String_Agg Not Behaving as Expected

STRING_AGG not behaving as expected

Yes, this is a Bug (tm), present in all versions of SQL Server 2017 (as of writing). It's fixed in Azure SQL Server and 2019 RC1. Specifically, the part in the optimizer that performs common subexpression elimination (ensuring that we don't calculate expressions more than necessary) improperly considers all expressions of the form STRING_AGG(x, <separator>) identical as long as x matches, no matter what <separator> is, and unifies these with the first calculated expression in the query.

One workaround is to make sure x does not match by performing some sort of (near-)identity transformation on it. Since we're dealing with strings, concatenating an empty one will do:

SELECT y, STRING_AGG(z, '+') AS STRING_AGG_PLUS, STRING_AGG('' + z, '-') AS STRING_AGG_MINUS
FROM (
    VALUES
        (1, 'a'),
        (1, 'b')
) x (y, z)
GROUP by y

SQL Server STRING_AGG function sorting is not working as expected

Firstly, I do agree that the behaviour you're getting shouldn't be happening, however, Stack Overflow isn't for reporting bugs with applications. For SQL Server, that should be done in their Azure Feedback portal.

As for resolving the issue, removing the redundant DISTINCT from your COUNT causes the problem to disappear. To implement a DISTINCT (either in a SELECT DISTINCT or a COUNT(DISTINCT {expression})) SQL Server needs to first sort the results as then it can easily remove any values that have the same sort position. As a result that sort is being expressed in your STRING_AGG expressions, even though they have an explicit ORDER BY clause.

The reason I say your DISTINCT is redundant is because at that point in the query there will be no duplicate values of Manager for a given value of ClCode. This is because you already grouped on both Manager and ClCode in the subquery. If you run that query alone, you'll see that Manager doesn't have any duplicates:

WITH tbl AS
    (SELECT Id,
            ClCode,
            Manager,
            ChangeDate
     FROM (VALUES (1, '000005', 'Cierra Vega', '2017-10-05'),
                  (2, '000005', 'Alden Cantrell', '2017-11-29'),
                  (3, '000005', 'Alden Cantrell', '2017-11-30'),
                  (4, '000005', 'Kierra Gentry', '2018-09-05'),
                  (5, '000005', 'Kierra Gentry', '2018-09-12'),
                  (6, '000005', 'Pierre Cox', '2018-11-06'),
                  (7, '000005', 'Thomas Crane', '2019-09-11'),
                  (8, '000005', 'Thomas Crane', '2019-10-01'),
                  (9, '000005', 'Miranda Shaffer', '2020-04-27'),
                  (10, '000360', 'Bradyn Kramer', '2017-10-06')) t (Id, ClCode, Manager, ChangeDate) )
SELECT x.ClCode,
       x.[Manager],
       MIN(x.ChangeDate) AS [MinChangeDate]
FROM tbl x
GROUP BY x.ClCode,
         x.[Manager];

As such, the DISTINCT in the COUNT is just added overhead for the instance, as it's not required (SQL Server has already sorted the data for the GROUP BY so why ask it to sort it again?). If you Are using a DISTINCT in a query you've already aggregated, then you very likely don't need it.

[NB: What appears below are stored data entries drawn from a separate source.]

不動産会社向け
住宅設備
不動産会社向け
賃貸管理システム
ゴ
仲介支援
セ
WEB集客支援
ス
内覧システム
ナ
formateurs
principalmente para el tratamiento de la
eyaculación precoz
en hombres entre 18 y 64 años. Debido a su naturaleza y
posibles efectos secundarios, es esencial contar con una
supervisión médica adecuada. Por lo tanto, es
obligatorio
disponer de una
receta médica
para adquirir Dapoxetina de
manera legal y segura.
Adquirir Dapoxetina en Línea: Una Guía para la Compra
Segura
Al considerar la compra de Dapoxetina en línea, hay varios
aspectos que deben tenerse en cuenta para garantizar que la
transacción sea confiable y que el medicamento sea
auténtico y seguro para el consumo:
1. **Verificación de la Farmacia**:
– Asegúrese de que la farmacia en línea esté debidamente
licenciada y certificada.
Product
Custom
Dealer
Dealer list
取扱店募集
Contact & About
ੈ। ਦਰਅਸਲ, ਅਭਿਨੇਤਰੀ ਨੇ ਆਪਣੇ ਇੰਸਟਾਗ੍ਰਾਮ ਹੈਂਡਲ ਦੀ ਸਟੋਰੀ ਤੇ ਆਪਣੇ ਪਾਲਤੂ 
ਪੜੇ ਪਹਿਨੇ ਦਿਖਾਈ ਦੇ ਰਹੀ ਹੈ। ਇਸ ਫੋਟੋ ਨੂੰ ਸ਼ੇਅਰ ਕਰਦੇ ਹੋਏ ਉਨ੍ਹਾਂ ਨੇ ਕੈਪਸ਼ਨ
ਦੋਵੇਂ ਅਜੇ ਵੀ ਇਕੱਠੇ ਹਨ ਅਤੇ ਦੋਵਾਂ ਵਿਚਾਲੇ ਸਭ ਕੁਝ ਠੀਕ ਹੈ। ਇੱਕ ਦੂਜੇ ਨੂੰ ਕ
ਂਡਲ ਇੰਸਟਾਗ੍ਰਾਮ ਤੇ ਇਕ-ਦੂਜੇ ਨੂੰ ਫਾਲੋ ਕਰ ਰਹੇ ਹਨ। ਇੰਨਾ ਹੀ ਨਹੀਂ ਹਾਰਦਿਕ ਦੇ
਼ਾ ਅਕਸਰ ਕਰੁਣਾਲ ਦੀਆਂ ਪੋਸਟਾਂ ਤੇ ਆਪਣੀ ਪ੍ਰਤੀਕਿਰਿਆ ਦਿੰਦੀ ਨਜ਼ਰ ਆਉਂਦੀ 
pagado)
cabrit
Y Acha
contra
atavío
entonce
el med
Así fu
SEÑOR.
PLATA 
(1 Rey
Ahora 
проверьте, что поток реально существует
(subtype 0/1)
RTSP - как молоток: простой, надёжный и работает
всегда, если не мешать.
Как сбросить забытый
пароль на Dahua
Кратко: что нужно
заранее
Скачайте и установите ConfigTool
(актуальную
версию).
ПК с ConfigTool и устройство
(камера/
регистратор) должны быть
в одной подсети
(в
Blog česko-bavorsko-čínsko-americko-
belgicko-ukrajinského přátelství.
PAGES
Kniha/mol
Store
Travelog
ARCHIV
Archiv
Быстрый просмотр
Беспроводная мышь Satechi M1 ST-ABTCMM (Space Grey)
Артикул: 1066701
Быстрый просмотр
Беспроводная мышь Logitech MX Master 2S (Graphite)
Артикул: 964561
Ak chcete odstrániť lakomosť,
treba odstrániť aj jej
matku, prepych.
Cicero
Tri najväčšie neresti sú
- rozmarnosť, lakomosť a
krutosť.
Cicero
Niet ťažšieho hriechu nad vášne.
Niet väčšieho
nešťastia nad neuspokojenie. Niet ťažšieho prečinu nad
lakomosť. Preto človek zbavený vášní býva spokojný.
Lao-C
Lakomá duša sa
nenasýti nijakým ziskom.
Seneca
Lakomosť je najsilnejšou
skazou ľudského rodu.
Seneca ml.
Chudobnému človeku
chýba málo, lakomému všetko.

Why is my ORDER BY in STRING_AGG not always working?

This appears to be a bug in the optimizer.

The optimizer, having realized that the join is a self-join, is transforming it into a window aggregate. It can do this despite STRING_AGG not being available as a window aggregate. The rule is called GenGbApplySimple, and allows a self-join to be converted to a window aggregate. There is nothing specifically wrong with this so far.

Plan

PasteThePlan

The problem is that the aggregation is over the wrong value. It is aggregating the outer value rather than the inner one.

If you give the two references different aliases, then a careful examination of the query plan reveals the bug.

STRING_AGG([dbo].[HashTable].[Hash] as [HT1].[Hash],'')
WITHIN GROUP (ORDER BY [HT2].[Hash])

The other issue is that the aggregates used with that rule (e.g. MIN, MAX, AVG) don't have a WITHIN GROUP ordering to satisfy, so the replacement plan doesn't account for it. It seems likely that STRING_AGG was not intended to work the GbApply rules, or work would be needed to make it compatible (honouring the sort request).

As you can see below, the Sort only orders by the correlation column GroupIdentifier, not by the Hash column used in the WITHIN GROUP.

<OrderBy>
  <OrderByColumn Ascending="1">
    <ColumnReference
      Database="[...]"
      Schema="[dbo]"
      Table="[HashTable]"
      Alias="[HT1]"
      Column="GroupIdentifier">
    </ColumnReference>
  </OrderByColumn>
</OrderBy>

If you are a sysadmin, you can turn this rule off for the query, by using the following undocumented OPTION.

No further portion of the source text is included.